TASK OBJECTIVE: What's wanted is a faithful retyping of every entry, pictures excluded.

Page images and extracted text
-=-=-=-=-

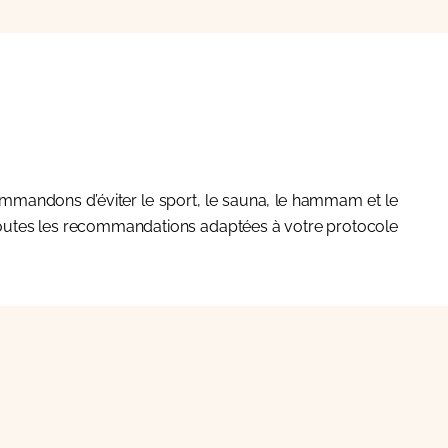
ommandons d’éviter le sport, le sauna, le hammam et le
outes les recommandations adaptées à votre protocole.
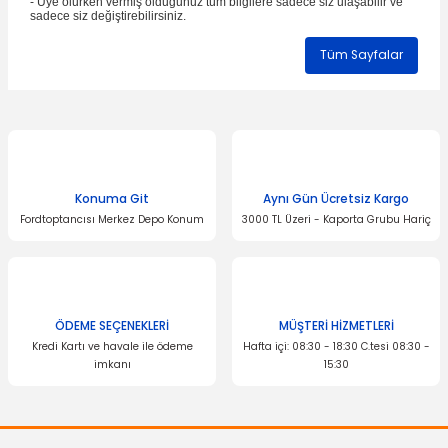
- Üye olurken vermiş olduğunuz tüm bilgilere sadece siz ulaşabilir ve
sadece siz değiştirebilirsiniz.
Tüm Sayfalar
Konuma Git
Aynı Gün Ücretsiz Kargo
Fordtoptancısı Merkez Depo Konum
3000 TL Üzeri - Kaporta Grubu Hariç
ÖDEME SEÇENEKLERİ
MÜŞTERİ HİZMETLERİ
Kredi Kartı ve havale ile ödeme
Hafta içi: 08:30 - 18:30 C.tesi 08:30 -
imkanı
15:30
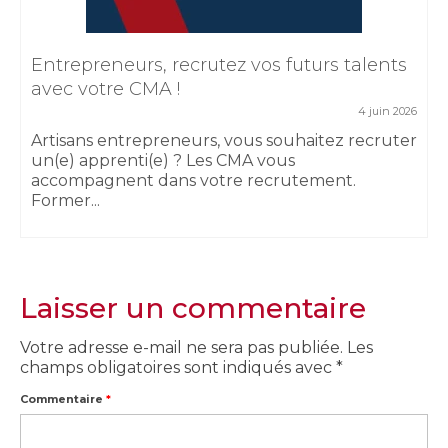
Entrepreneurs, recrutez vos futurs talents
avec votre CMA !
4 juin 2026
Artisans entrepreneurs, vous souhaitez recruter
un(e) apprenti(e) ? Les CMA vous
accompagnent dans votre recrutement.
Former...
Laisser un commentaire
Votre adresse e-mail ne sera pas publiée.
Les
champs obligatoires sont indiqués avec
*
Commentaire
*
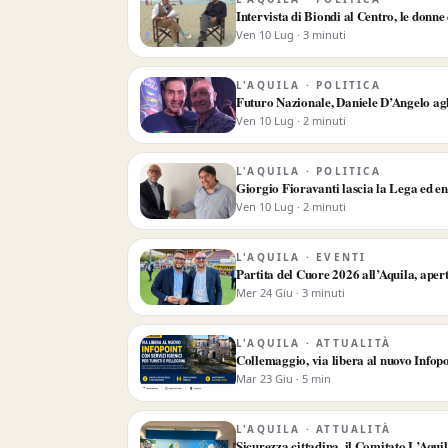
Intervista di Biondi al Centro, le donne
Ven 10 Lug · 3 minuti
L'AQUILA · POLITICA
Futuro Nazionale, Daniele D’Angelo ag
Ven 10 Lug · 2 minuti
L'AQUILA · POLITICA
Giorgio Fioravanti lascia la Lega ed ent
Ven 10 Lug · 2 minuti
L'AQUILA · EVENTI
Partita del Cuore 2026 all’Aquila, aperta
Mer 24 Giu · 3 minuti
L'AQUILA · ATTUALITÀ
Collemaggio, via libera al nuovo Infopoin
Mar 23 Giu · 5 min
L'AQUILA · ATTUALITÀ
Sicurezza cittadina, il Comitato L’Aquil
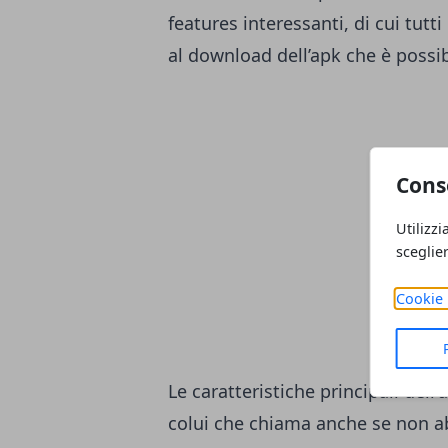
features interessanti, di cui tutt
al download dell’apk che è possib
Cons
Utilizzi
sceglie
Cookie 
Le caratteristiche principali dell
colui che chiama anche se non a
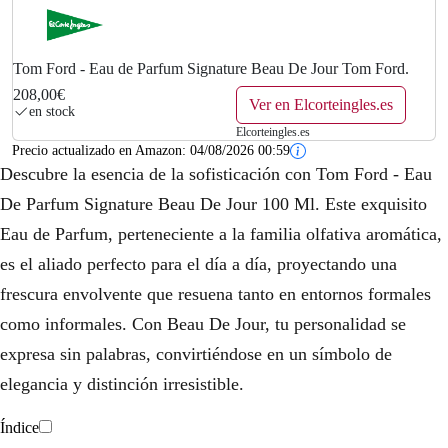
Tom Ford - Eau de Parfum Signature Beau De Jour Tom Ford.
208,00€
Ver en Elcorteingles.es
en stock
Elcorteingles.es
Precio actualizado en Amazon:
04/08/2026 00:59
Descubre la esencia de la sofisticación con Tom Ford - Eau
De Parfum Signature Beau De Jour 100 Ml. Este exquisito
Eau de Parfum, perteneciente a la familia olfativa aromática,
es el aliado perfecto para el día a día, proyectando una
frescura envolvente que resuena tanto en entornos formales
como informales. Con Beau De Jour, tu personalidad se
expresa sin palabras, convirtiéndose en un símbolo de
elegancia y distinción irresistible.
Índice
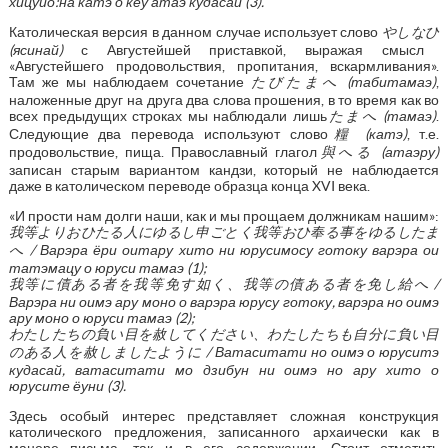
хицуйо:на катэ о кёу атаэ кудасай (3).
Католическая версия в данном случае использует слово
やしなひ
(ясинай)
с Августейшей приставкой, выражая смысл
«Августейшего продовольствия, пропитания, вскармливания».
Там же мы наблюдаем сочетание
たびたまへ
(табитамаэ)
,
наложенные друг на друга два слова прошения, в то время как во
всех предыдущих строках мы наблюдали лишь
たまへ
(тамаэ)
.
Следующие два перевода используют слово
糧
(катэ)
, т.е.
продовольствие, пища. Православный глагол
與へる
(атаэру)
записан старым вариантом кандзи, который не наблюдается
даже в католическом переводе образца конца XVI века.
«И прости нам долги наши, как и мы прощаем должникам нашим»:
我等よりおひたる人にゆるし申ごとく我等おひ奉る事をゆるしたま
へ
/ Варэра ёри оитару хито ни юрусимосу готоку варэра ои
татэмацу о юруси тамаэ (1);
我等に債ある者を我等免す如く、我等の債ある者を免し給へ
/
Варэра ни оимэ ару моно о варэра юрусу готоку, варэра но оимэ
ару моно о юруси тамаэ (2);
わたしたちの負い目を赦してください、わたしたちも自分に負い目
のある人を赦しましたように
/ Ватаситати но оимэ о юруситэ
кудасай, ватаситати мо дзибун ни оимэ но ару хито о
юрусите ёуни (3).
Здесь особый интерес представляет сложная конструкция
католического предложения, записанного архаически как в
манере письма, так и в его содержании. Стоит отметить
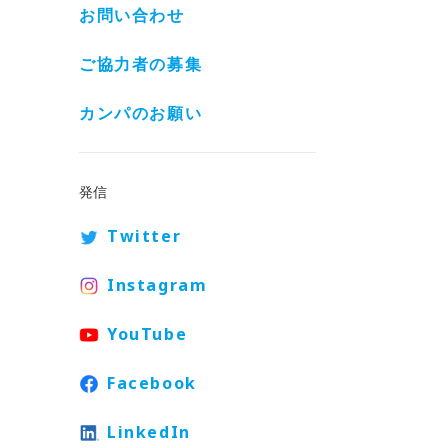
お問い合わせ
ご協力者の募集
カンパのお願い
発信
Twitter
Instagram
YouTube
Facebook
LinkedIn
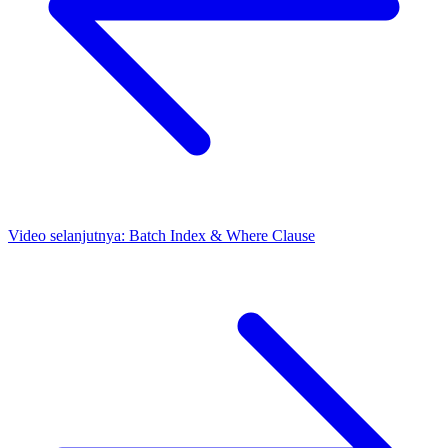
Video selanjutnya:
Batch Index & Where Clause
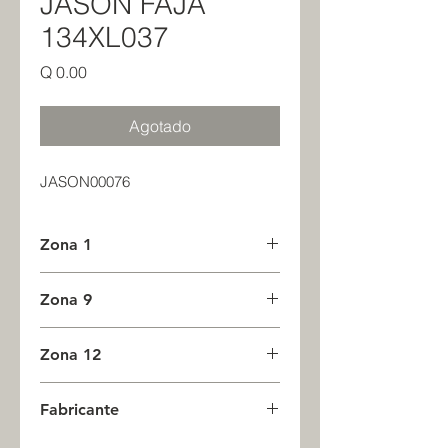
JASON FAJA
134XL037
Precio
Q 0.00
Agotado
JASON00076
Zona 1
0
Zona 9
0
Zona 12
0
Fabricante
JASON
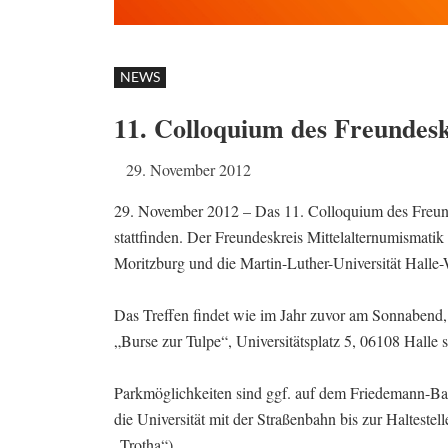
NEWS
11. Colloquium des Freundesk
29. November 2012
29. November 2012 – Das 11. Colloquium des Freund
stattfinden. Der Freundeskreis Mittelalternumismatik
Moritzburg und die Martin-Luther-Universität Halle-
Das Treffen findet wie im Jahr zuvor am Sonnabend,
„Burse zur Tulpe“, Universitätsplatz 5, 06108 Halle st
Parkmöglichkeiten sind ggf. auf dem Friedemann-Bac
die Universität mit der Straßenbahn bis zur Halteste
„Trotha“).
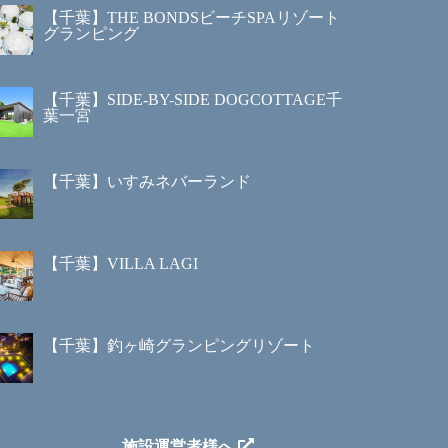
【千葉】THE BONDSビーチSPAリゾート
グランピング
【千葉】SIDE-BY-SIDE DOGCOTTAGE千
葉一宮
【千葉】いすみネバーランド
【千葉】VILLA LAGI
【千葉】釣ヶ崎グランピングリゾート
施設運営者様へ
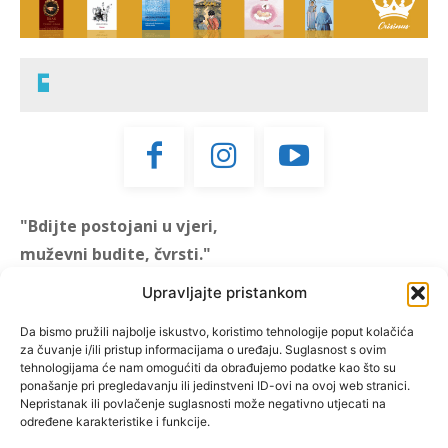
"Bdijte postojani u vjeri,
muževni budite, čvrsti."
(1 KOR 16, 13)
Upravljajte pristankom
"Muževni budite" prvi je
Da bismo pružili najbolje iskustvo, koristimo tehnologije poput kolačića
za čuvanje i/ili pristup informacijama o uređaju. Suglasnost s ovim
hrvatski portal za katoličke
tehnologijama će nam omogućiti da obrađujemo podatke kao što su
muškarce koji pokušava
ponašanje pri pregledavanju ili jedinstveni ID-ovi na ovoj web stranici.
reafirmirati u današnje
Nepristanak ili povlačenje suglasnosti može negativno utjecati na
određene karakteristike i funkcije.
vrijeme itekako narušen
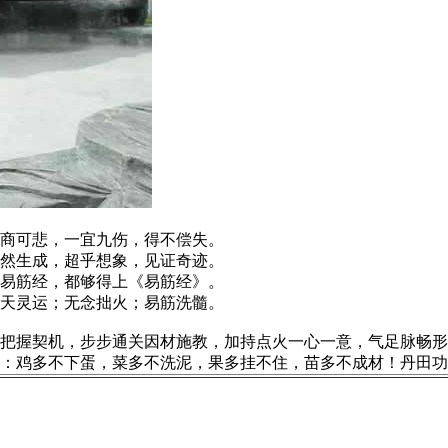
商可悲，一宜九伤，得不偿失。
然生成，超乎想象，见证奇迹。
易筋经，都够得上《易筋经》。
天灵运；无念拙火；易筋洗髓。
握契机，步步通关因材施教，加持点火一心一意，气足脉畅形
：鸡多不下蛋，菜多不洗泥，果多挂不住，苗多不成材！丹田功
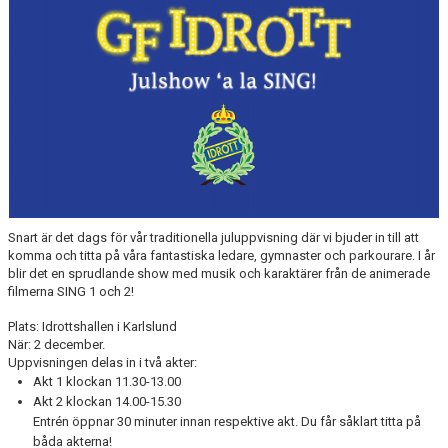
VÅRA GRUPPER
EVENEMANG
INFO OM FÖRENINGEN
KONTAKT
Snart är det dags för vår traditionella juluppvisning där vi bjuder in till att
komma och titta på våra fantastiska ledare, gymnaster och parkourare. I år
blir det en sprudlande show med musik och karaktärer från de animerade
filmerna SING 1 och 2!
Plats: Idrottshallen i Karlslund
När: 2 december.
Uppvisningen delas in i två akter:
Akt 1 klockan 11.30-13.00
Akt 2 klockan 14.00-15.30
Entrén öppnar 30 minuter innan respektive akt. Du får såklart titta på
båda akterna!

-=-=-=-=-

RESPONSE BOX:
ommandons d’éviter le sport, le sauna, le hammam et le
outes les recommandations adaptées à votre protocole.
- Üye olurken vermiş olduğunuz tüm bilgilere sadece siz ulaşabilir ve
sadece siz değiştirebilirsiniz.
Tüm Sayfalar
Konuma Git
Aynı Gün Ücretsiz Kargo
Fordtoptancısı Merkez Depo Konum
3000 TL Üzeri - Kaporta Grubu Hariç
ÖDEME SEÇENEKLERİ
MÜŞTERİ HİZMETLERİ
Kredi Kartı ve havale ile ödeme
Hafta içi: 08:30 - 18:30 C.tesi 08:30 -
imkanı
15:30
Entrepreneurs, recrutez vos futurs talents
avec votre CMA !
4 juin 2026
Artisans entrepreneurs, vous souhaitez recruter
un(e) apprenti(e) ? Les CMA vous
accompagnent dans votre recrutement.
Former...
Laisser un commentaire
Votre adresse e-mail ne sera pas publiée.
Les
champs obligatoires sont indiqués avec
*
Commentaire
*
Intervista di Biondi al Centro, le donne
Ven 10 Lug · 3 minuti
L'AQUILA · POLITICA
Futuro Nazionale, Daniele D’Angelo ag
Ven 10 Lug · 2 minuti
L'AQUILA · POLITICA
Giorgio Fioravanti lascia la Lega ed ent
Ven 10 Lug · 2 minuti
L'AQUILA · EVENTI
Partita del Cuore 2026 all’Aquila, aperta
Mer 24 Giu · 3 minuti
L'AQUILA · ATTUALITÀ
Collemaggio, via libera al nuovo Infopoin
Mar 23 Giu · 5 min
L'AQUILA · ATTUALITÀ
Sicurezza cittadina, il Comitato L’Aquil
features interessanti, di cui tutt
al download dell’apk che è possib
Cons
Utilizzi
sceglie
Cookie 
Le caratteristiche principali dell
colui che chiama anche se non a
Tom Ford - Eau de Parfum Signature Beau De Jour Tom Ford.
208,00€
Ver en Elcorteingles.es
en stock
Elcorteingles.es
Precio actualizado en Amazon:
04/08/2026 00:59
Descubre la esencia de la sofisticación con Tom Ford - Eau
De Parfum Signature Beau De Jour 100 Ml. Este exquisito
Eau de Parfum, perteneciente a la familia olfativa aromática,
es el aliado perfecto para el día a día, proyectando una
frescura envolvente que resuena tanto en entornos formales
como informales. Con Beau De Jour, tu personalidad se
expresa sin palabras, convirtiéndose en un símbolo de
elegancia y distinción irresistible.
Índice
хицуйо:на катэ о кёу атаэ кудасай (3).
Католическая версия в данном случае использует слово
やしなひ
(ясинай)
с Августейшей приставкой, выражая смысл
«Августейшего продовольствия, пропитания, вскармливания».
Там же мы наблюдаем сочетание
たびたまへ
(табитамаэ)
,
наложенные друг на друга два слова прошения, в то время как во
всех предыдущих строках мы наблюдали лишь
たまへ
(тамаэ)
.
Следующие два перевода используют слово
糧
(катэ)
, т.е.
продовольствие, пища. Православный глагол
與へる
(атаэру)
записан старым вариантом кандзи, который не наблюдается
даже в католическом переводе образца конца XVI века.
«И прости нам долги наши, как и мы прощаем должникам нашим»:
我等よりおひたる人にゆるし申ごとく我等おひ奉る事をゆるしたま
へ
/ Варэра ёри оитару хито ни юрусимосу готоку варэра ои
татэмацу о юруси тамаэ (1);
我等に債ある者を我等免す如く、我等の債ある者を免し給へ
/
Варэра ни оимэ ару моно о варэра юрусу готоку, варэра но оимэ
ару моно о юруси тамаэ (2);
わたしたちの負い目を赦してください、わたしたちも自分に負い目
のある人を赦しましたように
/ Ватаситати но оимэ о юруситэ
кудасай, ватаситати мо дзибун ни оимэ но ару хито о
юрусите ёуни (3).
Здесь особый интерес представляет сложная конструкция
католического предложения, записанного архаически как в
манере письма, так и в его содержании. Стоит отметить
お問い合わせ
ご協力者の募集
カンパのお願い
発信
Twitter
Instagram
YouTube
Facebook
LinkedIn
Video selanjutnya:
Batch Index & Where Clause
JASON FAJA
134XL037
Precio
Q 0.00
Agotado
JASON00076
Zona 1
0
Zona 9
0
Zona 12
0
Fabricante
JASON
NEWS
11. Colloquium des Freundesk
29. November 2012
29. November 2012 – Das 11. Colloquium des Freund
stattfinden. Der Freundeskreis Mittelalternumismatik
Moritzburg und die Martin-Luther-Universität Halle-
Das Treffen findet wie im Jahr zuvor am Sonnabend,
„Burse zur Tulpe“, Universitätsplatz 5, 06108 Halle st
Parkmöglichkeiten sind ggf. auf dem Friedemann-Bac
die Universität mit der Straßenbahn bis zur Halteste
„Trotha“).
【千葉】THE BONDSビーチSPAリゾート
グランピング
【千葉】SIDE-BY-SIDE DOGCOTTAGE千
葉一宮
【千葉】いすみネバーランド
【千葉】VILLA LAGI
【千葉】釣ヶ崎グランピングリゾート
施設運営者様へ
"Bdijte postojani u vjeri,
muževni budite, čvrsti."
(1 KOR 16, 13)
Upravljajte pristankom
"Muževni budite" prvi je
Da bismo pružili najbolje iskustvo, koristimo tehnologije poput kolačića
za čuvanje i/ili pristup informacijama o uređaju. Suglasnost s ovim
hrvatski portal za katoličke
tehnologijama će nam omogućiti da obrađujemo podatke kao što su
muškarce koji pokušava
ponašanje pri pregledavanju ili jedinstveni ID-ovi na ovoj web stranici.
reafirmirati u današnje
Nepristanak ili povlačenje suglasnosti može negativno utjecati na
određene karakteristike i funkcije.
vrijeme itekako narušen
商可悲，一宜九伤，得不偿失。
然生成，超乎想象，见证奇迹。
易筋经，都够得上《易筋经》。
天灵运；无念拙火；易筋洗髓。
握契机，步步通关因材施教，加持点火一心一意，气足脉畅形
：鸡多不下蛋，菜多不洗泥，果多挂不住，苗多不成材！丹田功
VÅRA GRUPPER
EVENEMANG
INFO OM FÖRENINGEN
KONTAKT
Snart är det dags för vår traditionella juluppvisning där vi bjuder in till att
komma och titta på våra fantastiska ledare, gymnaster och parkourare. I år
blir det en sprudlande show med musik och karaktärer från de animerade
filmerna SING 1 och 2!
Plats: Idrottshallen i Karlslund
När: 2 december.
Uppvisningen delas in i två akter:
Akt 1 klockan 11.30-13.00
Akt 2 klockan 14.00-15.30
Entrén öppnar 30 minuter innan respektive akt. Du får såklart titta på
båda akterna!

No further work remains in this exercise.